4) Clarity: What the hell is Tiger even saying? I recognize that academic prose is necessarily dense. We’re talking about complex theoretical ideas here. My point in this little digression isn’t that Tiger is using too many big words. I am totally going to use “acidulous hostility” in my next conference paper. It isn’t even that he is resorting to professional jargon. The problem is that he is allowing the overuse of mundane language to make the reading experience torturous. The stuff I just mentioned pulls us out of the reading experience and by focusing our energies on decoding the sentence rather than contemplating the ideas. Remember Pig Latin? It wasn’t at all difficult to translate, but your brain still had to work a little harder than usual to figure out what the precise words were, so it took you longer than usual to arrive at what the person meant. That’s sort of what this paragraph is like.
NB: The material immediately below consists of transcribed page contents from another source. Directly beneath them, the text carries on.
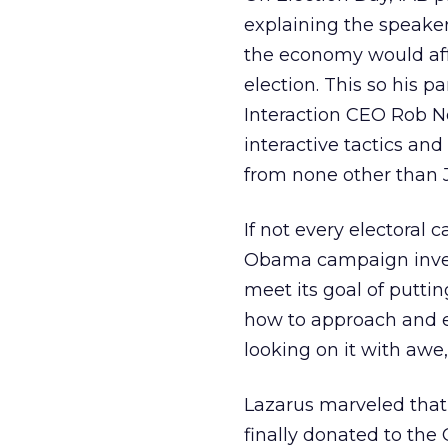
explaining the speaker
the economy would affe
election. This so his 
Interaction CEO Rob No
interactive tactics and
from none other than 
If not every electoral
Obama campaign inves
meet its goal of putti
how to approach and ex
looking on it with awe,
Lazarus marveled that
finally donated to the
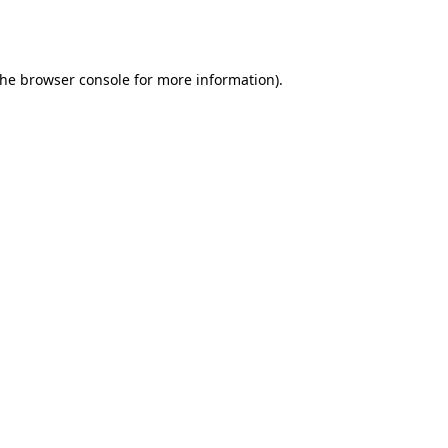
the
browser console
for more information).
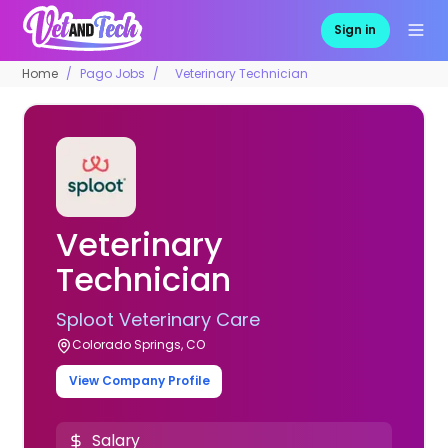
Sign in
Home
Pago Jobs
Veterinary Technician
Veterinary
Technician
Sploot Veterinary Care
Colorado Springs, CO
View Company Profile
Salary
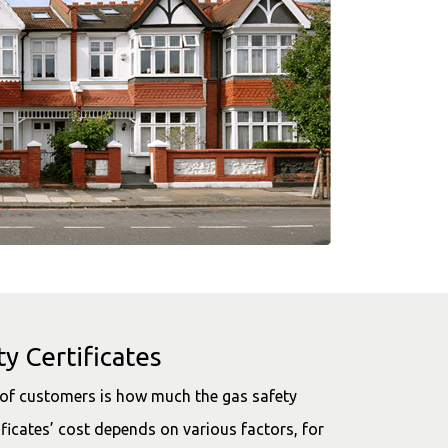
y Certificates
s of customers is how much the gas safety
ificates’ cost depends on various factors, for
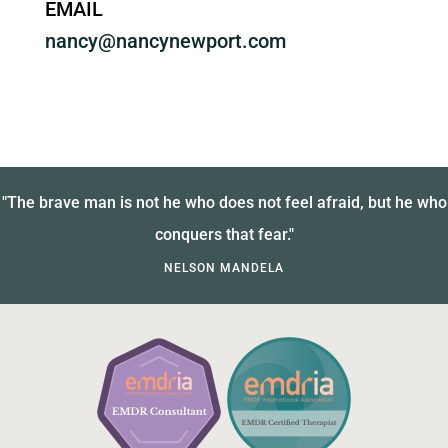
EMAIL
nancy@nancynewport.com
"The brave man is not he who does not feel afraid, but he who
conquers that fear."
NELSON MANDELA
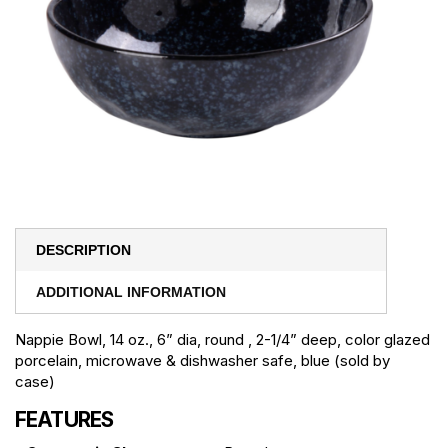
DESCRIPTION
ADDITIONAL INFORMATION
Nappie Bowl, 14 oz., 6” dia, round , 2-1/4” deep, color glazed
porcelain, microwave & dishwasher safe, blue (sold by
case)
FEATURES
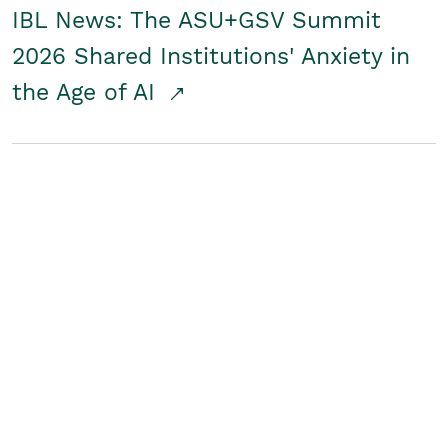
IBL News: The ASU+GSV Summit
2026 Shared Institutions' Anxiety in
the Age of AI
And what are the ideas? Carping on about how someone said something is often a way of refusing to engage with what they actually did say. It’s a derailing tactic that gets leveled against feminist bloggers all of the time. I won’t do that here.* Tiger is talking about the cognitive theory of religion, which states that religion is at least partially a product of neurological processes, a psychological “need” for faith that is programmed into our very DNA. It’s a fascinating theory. I actually work for a professor right now who does this stuff. In this first paragraph, Tiger is saying that it is difficult to separate religion as a product of our brains from the social institutions that influence the way religion is practiced. He is saying that broaching this topic is challenging because people’s opinions on religion, even in academia, tend to be very polarized. There are those who do not want us to talk about religion at all because they sort of wish it would go away, and there are those who want religion to be immune from academic scrutiny, which might call the truth claims of religion into question. He goes on to say, in the next paragraph, that many scholars and even academic presses shrink from engaging with or publishing this sort of work because of the controversy it engenders. Now that’s something I might be interested in reading about, if the prose weren’t so weighed down with stuff that usually gets excised from shitty first drafts.
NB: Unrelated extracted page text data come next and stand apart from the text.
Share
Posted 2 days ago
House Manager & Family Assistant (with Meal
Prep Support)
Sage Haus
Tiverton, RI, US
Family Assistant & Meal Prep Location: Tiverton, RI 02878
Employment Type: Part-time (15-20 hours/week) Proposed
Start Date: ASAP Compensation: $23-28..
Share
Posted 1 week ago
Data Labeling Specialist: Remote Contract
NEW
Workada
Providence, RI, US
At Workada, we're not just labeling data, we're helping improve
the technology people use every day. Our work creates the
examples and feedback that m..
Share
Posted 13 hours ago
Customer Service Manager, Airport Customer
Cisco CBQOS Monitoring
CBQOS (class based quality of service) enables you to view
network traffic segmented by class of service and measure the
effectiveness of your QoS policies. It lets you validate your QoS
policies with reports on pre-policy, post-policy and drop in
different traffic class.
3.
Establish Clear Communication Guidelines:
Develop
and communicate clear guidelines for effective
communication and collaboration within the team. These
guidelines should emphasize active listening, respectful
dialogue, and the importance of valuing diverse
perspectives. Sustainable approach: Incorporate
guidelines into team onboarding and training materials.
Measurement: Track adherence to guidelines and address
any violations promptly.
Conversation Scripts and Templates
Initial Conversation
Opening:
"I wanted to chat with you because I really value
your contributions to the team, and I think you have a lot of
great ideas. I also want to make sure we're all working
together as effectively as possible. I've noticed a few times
As one of Hess’s commenters suggests, some of the reviews on Amazon are telling. While the book has a few positive reviews, the negative ones cite the ponderousness of the writing as a serious disappointment. In other words, they were all excited about reading this book until they encountered “enchanted puzzlement.” I can’t say much for Tiger’s theories on gender, but he seems to have important things to say in the field of the scientific study of religion. And that’s what makes this infuriating: not that Tiger has committed some atrocity upon the English language but that provocative ideas have been lost in a sea of extraneous fourth grade adjectives like “extraordinarily” and “loud.” It’s just all so unnecessary. And that, for me, is far more aggravating than “to boldly go” or “irregardless.” At least those words fairly effectively capture what the speaker means to say.
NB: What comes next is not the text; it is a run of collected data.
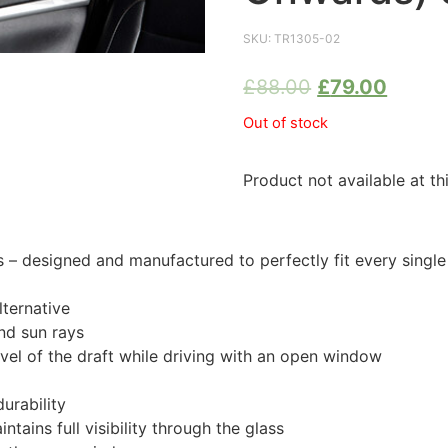
SKU:
TR1305-02
£
88.00
£
79.00
Out of stock
Product not available at th
 designed and manufactured to perfectly fit every single
ternative
nd sun rays
evel of the draft while driving with an open window
urability
tains full visibility through the glass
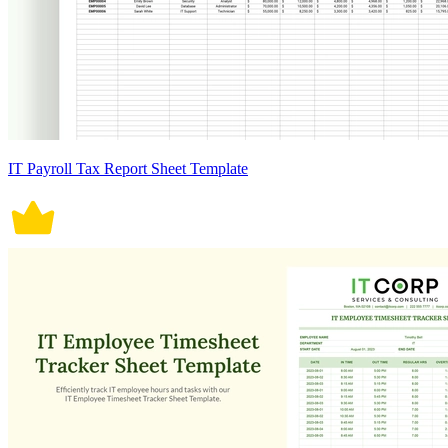
IT Payroll Tax Report Sheet Template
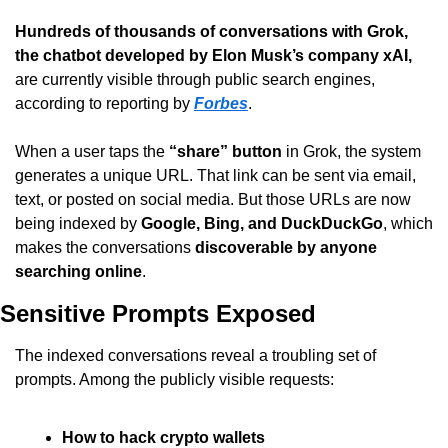
Hundreds of thousands of conversations with Grok, 
the chatbot developed by Elon Musk’s company xAI,
are currently visible through public search engines, 
according to reporting by 
Forbes
.
When a user taps the 
“share” button
 in Grok, the system 
generates a unique URL. That link can be sent via email, 
text, or posted on social media. But those URLs are now 
being indexed by 
Google, Bing, and DuckDuckGo
, which 
makes the conversations 
discoverable by anyone 
searching online
.
Sensitive Prompts Exposed
The indexed conversations reveal a troubling set of 
prompts. Among the publicly visible requests:
How to hack crypto wallets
*In all fairness, Hess isn’t doing that either. She has repeatedly engaged with the way “Male Studies” has been framed as an answer to “Men’s Studies,” and if attacking his style is sort of ad hominem, then it’s merely in response to Tiger’s ad hominem accusation that she just hasn’t read his stuff. One shouldn’t have to read the entire body of someone’s scholarship, especially for someone as prolific as Lionel Tiger (still a funny name) in order to be qualified to critique their ideas on one particular subject.